Buscamos entonces la canción con la que deseamos que ese no sabemos quién, ni
cómo que se nos paró al lado se sienta inmediatamente identificado y no le
quede más remedio que entregarse a la sincronicidad (se nos hará necesario que este muchacho no crea en las
casualidades, claramente), gire su cabeza y se deje enamorar. Mientras tanto le
imaginamos no solo una cara, una sonrisa, una canción con la que se identifica
sino también un gusto de helado preferido y un modo particular de entender el
mundo… Respiramos aliviados de por fin haber llegado a ese mundo. Apenas tres
segundos y cambiará la luz… Tendrá que ser otro día, el cuento incluye algunos
tropiezos y vicisitudes antes de fundirnos en el amor y, por supuesto, la
promesa tácita de que nos volveremos a encontrar.
Otra vez la mujer de cara triste que se va… ¿triste? ¡Con la cantidad
de aristas posibles que tiene la tristeza ajena, sumadas a las interpretaciones
propias…! ¿cómo estar seguros de que se trata de tristeza y no de una
melancolía guardada por milenos que acaba de ser arrancada para siempre en un
mínimo gesto que ya no existe? ¿Por qué no pensar que esa tristeza es en
realidad un invento para engañar al tiempo que se le viene encima y que le ha
sentenciado nunca jamás ser feliz? ¿Y si acaso ese esbozo de lo que creímos
tristeza fuera el principio exacto de la mayor ira en nombre de la justicia que
vaya a experimentar ese rostro?¿ Quién puede jurarnos que esa tristeza no es
una sonrisa dibujada y no sea mi propia angustia la que no me deja verla?
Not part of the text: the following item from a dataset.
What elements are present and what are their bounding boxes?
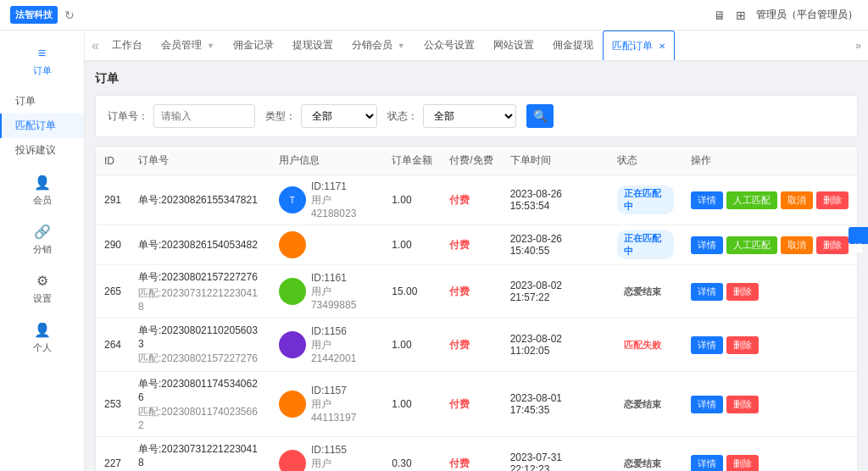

Y volviendo a esos dos que conversan a nuestra espalda y que ya determinamos que trabajan juntos… Uno debe ser más alto que otro pero el más bajito es el jefe… Aunque no el jefe del más alto… El más alto le debe lealtad y compromiso empresarial a un tercero que aquí no nos interesa. Sin embargo, es evidente que el más bajito en la pirámide alimenticia… ¡En la pirámide organizacional! es el que se come mejor a los altos. Los devora. Sin dudas los devora, ¡Qué suerte tiene el más alto de que el bajito sea jefe de otro sector! Qué ganas debe tener el alto de volverse jefe… Si fuera jefe daría órdenes todo el tiempo, pediría explicaciones y jamás consejos.
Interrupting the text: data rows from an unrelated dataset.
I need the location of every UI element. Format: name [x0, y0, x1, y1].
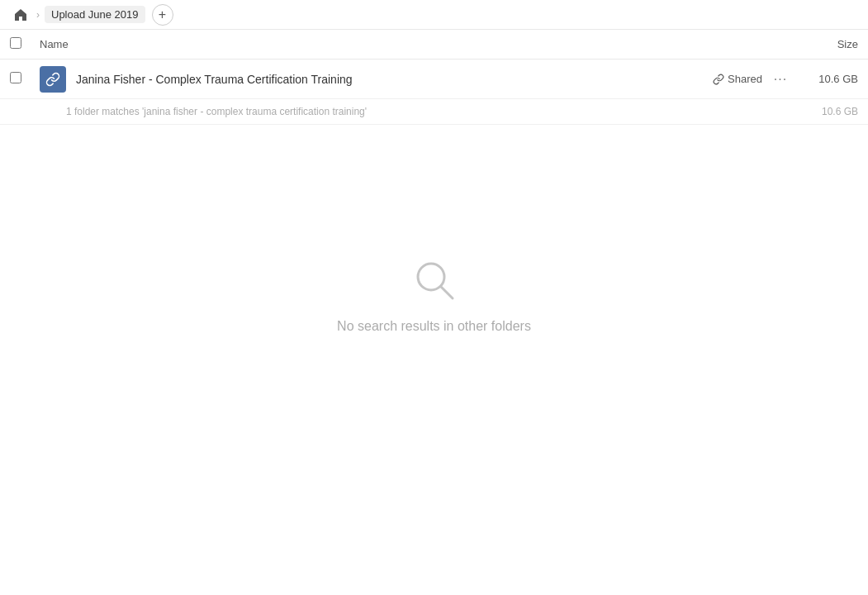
match-info-text: 1 folder matches 'janina fisher - comple…	[66, 106, 792, 117]
file-name: Janina Fisher - Complex Trauma Certifica…	[76, 73, 713, 86]
breadcrumb-chevron: ›	[36, 9, 40, 21]
header-checkbox[interactable]	[10, 37, 30, 51]
no-results-icon	[411, 257, 458, 306]
file-icon	[40, 66, 66, 93]
empty-state: No search results in other folders	[0, 257, 868, 334]
file-checkbox[interactable]	[10, 72, 21, 83]
home-button[interactable]	[10, 4, 31, 26]
file-actions: Shared ···	[713, 68, 792, 91]
link-shared-icon	[713, 74, 724, 85]
add-button[interactable]: +	[152, 4, 173, 26]
match-info-row: 1 folder matches 'janina fisher - comple…	[0, 99, 868, 125]
column-size-header: Size	[792, 38, 858, 50]
shared-badge: Shared	[713, 73, 762, 85]
empty-state-text: No search results in other folders	[337, 319, 531, 334]
file-row[interactable]: Janina Fisher - Complex Trauma Certifica…	[0, 60, 868, 99]
table-header: Name Size	[0, 30, 868, 60]
breadcrumb-current-folder[interactable]: Upload June 2019	[45, 6, 145, 23]
column-name-header: Name	[40, 38, 792, 50]
folder-icon-box	[40, 66, 66, 93]
shared-label: Shared	[728, 73, 762, 85]
row-checkbox[interactable]	[10, 72, 30, 86]
file-size: 10.6 GB	[792, 73, 858, 85]
select-all-checkbox[interactable]	[10, 37, 21, 49]
link-icon	[45, 72, 60, 87]
more-button[interactable]: ···	[769, 68, 792, 91]
breadcrumb-bar: › Upload June 2019 +	[0, 0, 868, 30]
svg-line-1	[441, 287, 453, 298]
match-info-size: 10.6 GB	[792, 106, 858, 117]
Aquí la construcción literaria se ha lanzado al futuro en un viaje sin escala, Huxley un poroto al lado de nuestra cabeza segundos antes de arribar a “Estación Angel Gallardo descenso por el lado izquierdo”. La hipotética escena que hemos elucubrado nos suplica un retorno a las fuentes fidedignas para no perder el hilo (no vaya a ser cosa que nos liberemos demasiado). El petiso es un pedante (para este entonces incluimos sentimientos propios en la historia) y el más alto debería ya no decirle a todo que sí, nos pone nerviosos a los lectores… Se huele la rispidez (la literatura nos permite hacer posibles acciones inverosímiles en el andar cotidiano), la cuerda se tensa… La hipótesis del envenenamiento en el café cualquier mañana de estas aparece frente a nuestros ojos y no podemos creer haber recorrido ya cuatro estaciones y no precisamente las de Vivaldi sin darnos cuenta de aquello que esa voz conversadora escondía: Esto termina mal.
Pero contra todos los pronósticos, el giro final nos sorprende... El café servido en una taza azul, el sorbo caliente para desperezar la mañana, el líquido asquerosamente modificado recorriendo el largo esófago sin prisa pero sin dudarlo. El jefe bajito que sonríe, se relame y vuelve a sonreír victorioso y jefe aún…el gigante que cae redondo al suelo, consternado.
Ninguno entiende (nosotros tampoco) pero es que claro, el veneno viene en frasco chico.